··· Listed records ···

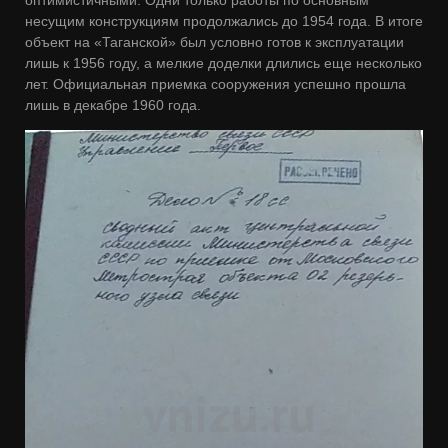
несущим конструкциям продолжались до 1954 года. В итоге
объект на «Таганской» был условно готов к эксплуатации
лишь к 1956 году, а мелкие доделки длились еще несколько
лет. Официальная приемка сооружения успешно прошла
лишь в декабре 1960 года.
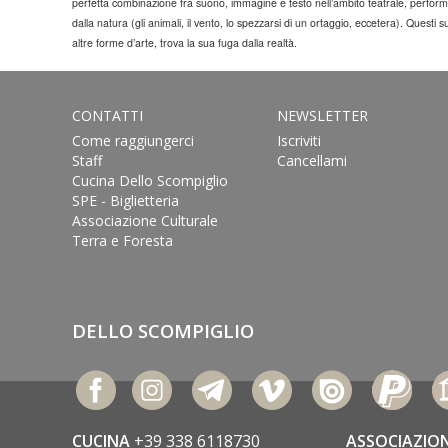
perfetta combinazione fra suono, immagine e testo nell’ambito teatrale, perform
dalla natura (gli animali, il vento, lo spezzarsi di un ortaggio, eccetera). Quest
altre forme d’arte, trova la sua fuga dalla realtà.
CONTATTI
NEWSLETTER
Come raggiungerci
Iscriviti
Staff
Cancellami
Cucina Dello Scompiglio
SPE - Biglietteria
Associazione Culturale
Terra e Foresta
DELLO SCOMPIGLIO
CUCINA
+39 338 6118730
ASSOCIAZIO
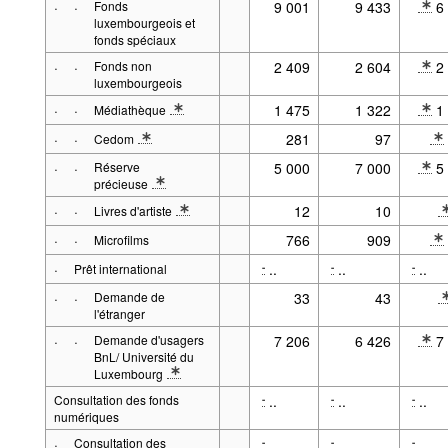
·
·
Fonds
9 001
9 433
6
* Note 
luxembourgeois et
fonds spéciaux
·
·
Fonds non
2 409
2 604
2
* Note 
luxembourgeois
·
·
1 475
1 322
1
Médiathèque
* Note spécification 2: voir fonds non luxembourgeois
* Note 
·
·
281
97
Cedom
* Note spécification 2: voir fonds spéciaux
* Note 
·
·
Réserve
5 000
7 000
5
* Note 
précieuse
* Note spécification 2: voir fonds spéciaux
·
·
12
10
Livres d'artiste
* Note spécification 2: voir fonds spéciaux
* Note 
·
·
766
909
Microfilms
* Note 
·
..
..
..
-
-
-
Prêt international
·
·
Demande de
33
43
* Note 
l'étranger
·
·
Demande d'usagers
7 206
6 426
7
* Note 
BnL/ Université du
Luxembourg
* Note spécification 2: Depuis 2023 l'Université de Luxemboug t
Consultation des fonds
..
..
..
-
-
-
numériques
·
Consultation des
..
..
..
-
-
-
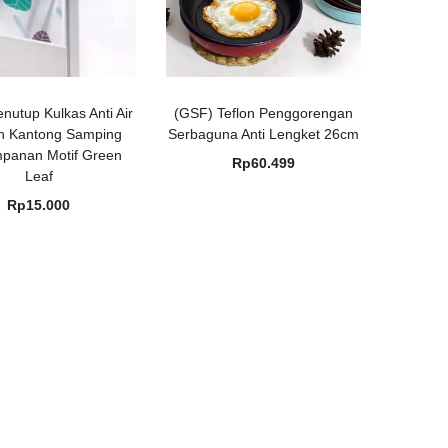
nutup Kulkas Anti Air
(GSF) Teflon Penggorengan
n Kantong Samping
Serbaguna Anti Lengket 26cm
panan Motif Green
Rp
60.499
Leaf
Rp
15.000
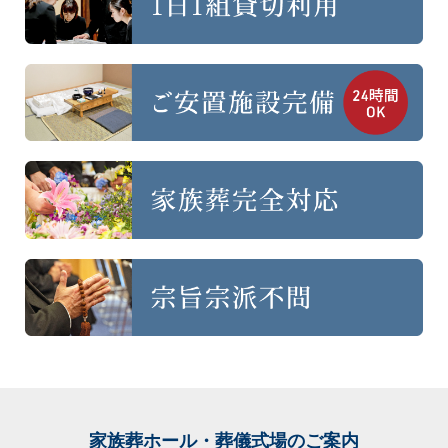
家族葬ホール・葬儀式場
のご案内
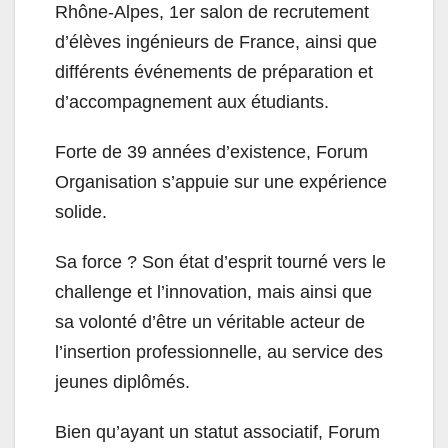
Rhône-Alpes, 1er salon de recrutement
d’élèves ingénieurs de France, ainsi que
différents événements de préparation et
d’accompagnement aux étudiants.
Forte de 39 années d’existence, Forum
Organisation s’appuie sur une expérience
solide.
Sa force ? Son état d’esprit tourné vers le
challenge et l’innovation, mais ainsi que
sa volonté d’être un véritable acteur de
l’insertion professionnelle, au service des
jeunes diplômés.
Bien qu’ayant un statut associatif, Forum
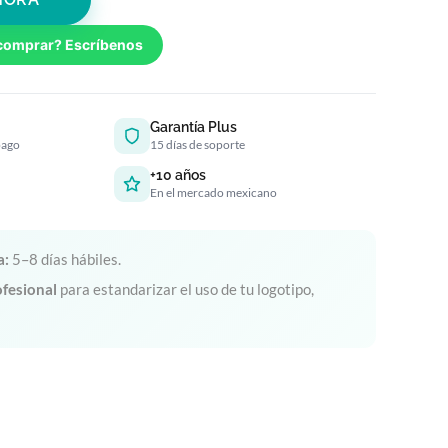
comprar? Escríbenos
Garantía Plus
pago
15 días de soporte
+10 años
En el mercado mexicano
a:
5–8 días hábiles.
fesional
para estandarizar el uso de tu logotipo,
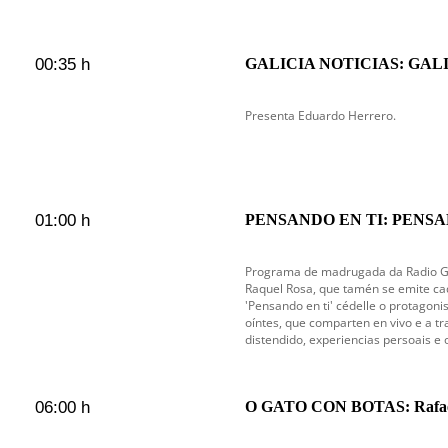
00:35 h
GALICIA NOTICIAS: GAL
Presenta Eduardo Herrero.
01:00 h
PENSANDO EN TI: PENSAN
en emisión
Programa de madrugada da Radio Gal
Raquel Rosa, que tamén se emite cad
'Pensando en ti' cédelle o protagoni
oíntes, que comparten en vivo e a tr
distendido, experiencias persoais e 
06:00 h
O GATO CON BOTAS: Rafae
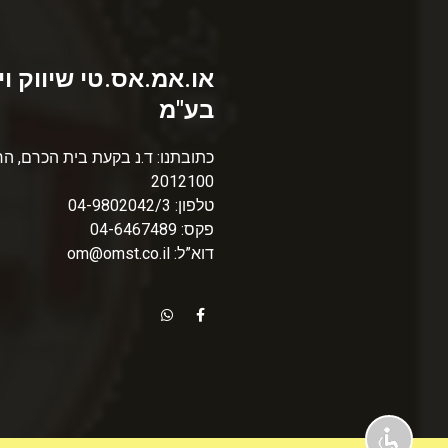
או.אמ.אס.טי שיווק וי
בע"מ
כתובתנו: ד.נ בקעת בית הכרם, הר
2012100
טלפון: 04-9802042/3
פקס: 04-6467489
דוא”ל: om@omst.co.il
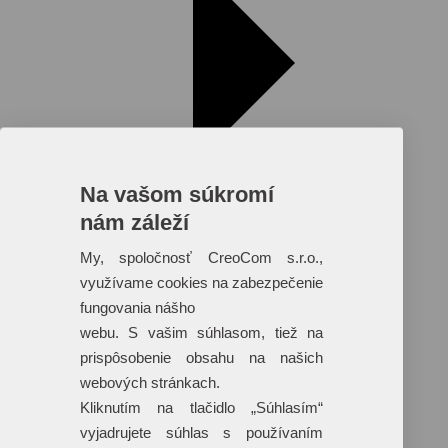
Na vašom súkromí
nám záleží
My, spoločnosť CreoCom s.r.o.,
využívame cookies na zabezpečenie
fungovania nášho
Reklamné predmety s plnofarebnou
webu. S vašim súhlasom, tiež na
potlačou
prispôsobenie obsahu na našich
Dáždniky
webových stránkach.
Tašky
Hračky
Kliknutím na tlačidlo „Súhlasím“
Klobúky
vyjadrujete súhlas s používaním
+ 17 ďalších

···

Work request: Print exactly, with no pictures, the lines above from the one that holds "challenge et l’innovation, mais ainsi que" through the one that holds "Programa de madrugada da Radio Gal", both of them included.

Task response:
challenge et l’innovation, mais ainsi que
sa volonté d’être un véritable acteur de
l’insertion professionnelle, au service des
jeunes diplômés.
Bien qu’ayant un statut associatif, Forum
comprar? Escríbenos
Garantía Plus
pago
15 días de soporte
+10 años
En el mercado mexicano
a:
5–8 días hábiles.
fesional
para estandarizar el uso de tu logotipo,
00:35 h
GALICIA NOTICIAS: GAL
Presenta Eduardo Herrero.
01:00 h
PENSANDO EN TI: PENSAN
en emisión
Programa de madrugada da Radio Gal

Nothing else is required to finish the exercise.